Some HEMA types got together and made a gallery of fighters sparring in adjacent 5-foot squares: https://imgur.com/gallery/sT0EVJi
I think there’s two main takeaways from this:
#1: The average sword fight should expect to take place across at least a 2×2 area, and 3×3 is probably most reasonable. A five-foot square is a perfectly reasonable space for a single combatant to occupy. It’s small enough that they can easily prevent an enemy from passing through (unless that enemy is especially nimble, and there are class features and feats for this), but big enough that a friend can easily run through when no one’s trying to stop them, yet also too small for two people to stand in the same space and fight effectively, either with each other or with foes outside (with an exception for fighting back-to-back, which you can make a special rule for if you really feel it’s necessary).
But although a five-foot square is a reasonable amount of space for a combatant to occupy, it’s not nearly big enough for two of them to represent the space that a sword fight takes place in. The solution here is pretty straightforward: D&D really should have some more positioning mechanics built straight into its combat rules, not locked away in class powers.
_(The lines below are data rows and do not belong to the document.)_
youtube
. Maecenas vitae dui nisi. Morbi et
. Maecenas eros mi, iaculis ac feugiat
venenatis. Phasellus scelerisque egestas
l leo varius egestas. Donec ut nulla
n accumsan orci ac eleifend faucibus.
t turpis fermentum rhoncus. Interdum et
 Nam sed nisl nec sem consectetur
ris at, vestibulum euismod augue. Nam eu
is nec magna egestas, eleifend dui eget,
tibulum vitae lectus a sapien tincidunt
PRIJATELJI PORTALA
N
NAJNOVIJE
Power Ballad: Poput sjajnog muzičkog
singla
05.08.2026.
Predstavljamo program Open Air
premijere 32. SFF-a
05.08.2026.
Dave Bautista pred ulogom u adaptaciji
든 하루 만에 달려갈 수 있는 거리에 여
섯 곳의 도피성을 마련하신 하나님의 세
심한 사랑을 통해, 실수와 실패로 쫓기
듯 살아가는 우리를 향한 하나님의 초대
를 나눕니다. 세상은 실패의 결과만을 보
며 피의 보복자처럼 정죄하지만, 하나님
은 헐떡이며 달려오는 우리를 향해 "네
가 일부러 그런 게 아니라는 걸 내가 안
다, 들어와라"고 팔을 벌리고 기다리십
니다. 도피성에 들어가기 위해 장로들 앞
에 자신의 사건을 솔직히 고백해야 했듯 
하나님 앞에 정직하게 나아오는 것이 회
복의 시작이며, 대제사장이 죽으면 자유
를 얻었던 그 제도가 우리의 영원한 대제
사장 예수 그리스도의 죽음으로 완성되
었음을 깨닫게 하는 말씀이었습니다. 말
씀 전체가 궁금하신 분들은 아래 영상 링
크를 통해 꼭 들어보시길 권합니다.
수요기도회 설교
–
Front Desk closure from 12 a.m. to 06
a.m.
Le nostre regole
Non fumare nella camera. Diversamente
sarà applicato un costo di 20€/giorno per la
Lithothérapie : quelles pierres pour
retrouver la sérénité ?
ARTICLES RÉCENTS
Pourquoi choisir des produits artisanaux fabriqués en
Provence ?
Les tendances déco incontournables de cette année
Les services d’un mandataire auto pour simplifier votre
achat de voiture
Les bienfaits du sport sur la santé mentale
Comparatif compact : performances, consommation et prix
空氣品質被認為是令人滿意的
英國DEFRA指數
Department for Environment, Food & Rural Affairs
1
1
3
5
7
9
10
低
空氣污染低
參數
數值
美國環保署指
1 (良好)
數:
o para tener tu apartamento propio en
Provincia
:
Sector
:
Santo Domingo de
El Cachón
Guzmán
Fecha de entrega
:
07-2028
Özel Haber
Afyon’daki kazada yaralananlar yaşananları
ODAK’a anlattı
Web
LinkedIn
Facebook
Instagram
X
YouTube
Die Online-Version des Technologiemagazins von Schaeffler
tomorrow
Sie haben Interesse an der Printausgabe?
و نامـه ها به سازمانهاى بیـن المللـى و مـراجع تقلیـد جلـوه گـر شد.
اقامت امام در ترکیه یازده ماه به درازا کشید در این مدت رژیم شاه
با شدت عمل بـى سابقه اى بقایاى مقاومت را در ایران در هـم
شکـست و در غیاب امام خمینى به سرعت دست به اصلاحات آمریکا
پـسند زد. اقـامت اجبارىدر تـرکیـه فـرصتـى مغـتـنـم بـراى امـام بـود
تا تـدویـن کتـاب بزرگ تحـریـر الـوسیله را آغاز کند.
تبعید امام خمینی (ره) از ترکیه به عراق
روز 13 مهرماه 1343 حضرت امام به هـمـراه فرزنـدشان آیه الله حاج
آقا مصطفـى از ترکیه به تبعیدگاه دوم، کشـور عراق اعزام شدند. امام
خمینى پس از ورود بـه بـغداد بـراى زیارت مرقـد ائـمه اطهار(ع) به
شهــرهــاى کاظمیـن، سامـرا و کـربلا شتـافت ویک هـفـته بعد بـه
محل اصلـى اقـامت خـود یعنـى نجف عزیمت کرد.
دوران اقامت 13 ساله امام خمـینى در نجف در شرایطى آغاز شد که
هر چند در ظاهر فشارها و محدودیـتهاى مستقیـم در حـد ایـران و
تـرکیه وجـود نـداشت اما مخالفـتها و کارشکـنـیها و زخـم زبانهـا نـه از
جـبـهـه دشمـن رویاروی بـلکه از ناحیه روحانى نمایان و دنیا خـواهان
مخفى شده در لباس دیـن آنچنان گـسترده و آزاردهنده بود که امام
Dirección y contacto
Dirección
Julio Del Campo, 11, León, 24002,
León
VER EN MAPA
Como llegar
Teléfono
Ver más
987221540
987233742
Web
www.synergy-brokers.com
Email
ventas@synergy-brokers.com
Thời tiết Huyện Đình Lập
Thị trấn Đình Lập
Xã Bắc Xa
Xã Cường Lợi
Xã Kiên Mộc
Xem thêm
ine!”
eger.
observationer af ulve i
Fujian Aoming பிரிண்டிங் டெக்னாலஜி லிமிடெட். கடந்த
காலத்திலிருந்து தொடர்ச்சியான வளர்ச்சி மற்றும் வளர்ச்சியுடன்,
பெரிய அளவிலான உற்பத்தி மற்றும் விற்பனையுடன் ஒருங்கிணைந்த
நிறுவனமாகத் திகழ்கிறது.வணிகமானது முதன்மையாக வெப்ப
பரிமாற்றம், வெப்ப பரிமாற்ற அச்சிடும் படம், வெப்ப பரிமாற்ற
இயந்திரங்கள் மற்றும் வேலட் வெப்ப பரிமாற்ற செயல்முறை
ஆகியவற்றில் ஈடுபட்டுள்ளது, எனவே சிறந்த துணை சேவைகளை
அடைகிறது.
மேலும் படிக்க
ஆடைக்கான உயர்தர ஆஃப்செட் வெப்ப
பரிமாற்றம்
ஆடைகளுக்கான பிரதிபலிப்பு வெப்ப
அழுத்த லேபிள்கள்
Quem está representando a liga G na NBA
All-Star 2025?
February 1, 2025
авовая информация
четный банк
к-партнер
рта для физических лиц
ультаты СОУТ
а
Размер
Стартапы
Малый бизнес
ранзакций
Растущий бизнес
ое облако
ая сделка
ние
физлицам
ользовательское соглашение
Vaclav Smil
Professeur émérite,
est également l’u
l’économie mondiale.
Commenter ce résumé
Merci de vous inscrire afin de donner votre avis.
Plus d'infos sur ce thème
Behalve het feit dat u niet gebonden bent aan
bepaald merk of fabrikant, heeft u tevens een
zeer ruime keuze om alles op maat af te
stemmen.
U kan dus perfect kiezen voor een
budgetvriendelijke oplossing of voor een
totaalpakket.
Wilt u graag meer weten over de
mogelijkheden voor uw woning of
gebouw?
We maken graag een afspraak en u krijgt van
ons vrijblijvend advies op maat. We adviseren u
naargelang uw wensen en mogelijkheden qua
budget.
#2: When you are five feet away from an opponent, you are not just squaring off with them. That happens 10 feet away. At five feet, you are actively in melee with them. I think D&D rules do a perfectly good job modeling this by having combatants who are adjacent to each other be unable to move away without provoking an attack of opportunity, but people often visualize this as one combatant turning to run and the other lunging for their unguarded back as they do so. The actual attack of opportunity comes because an enemy is disentangling themselves from a clash to get out, and you could make a strong argument that daggers (just like ranged weapons) shouldn’t get one.